About this task -> Copy all entries verbatim and keep any pictures out of the copy.

Supplied entries ->

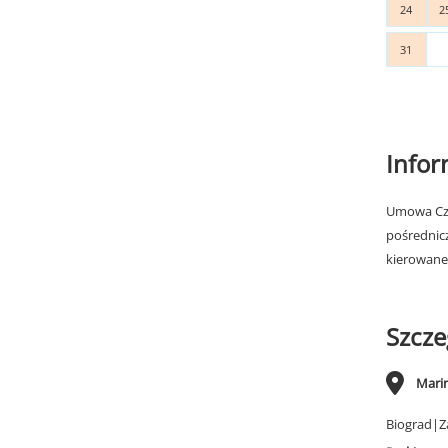
24
2
31
Info
Umowa Cza
pośrednic
kierowane
Szcze
Marin
Biograd|Z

Answer section ->
24
2
31
Info
Umowa Cza
pośrednic
kierowane
Szcze
Marin
Biograd|Z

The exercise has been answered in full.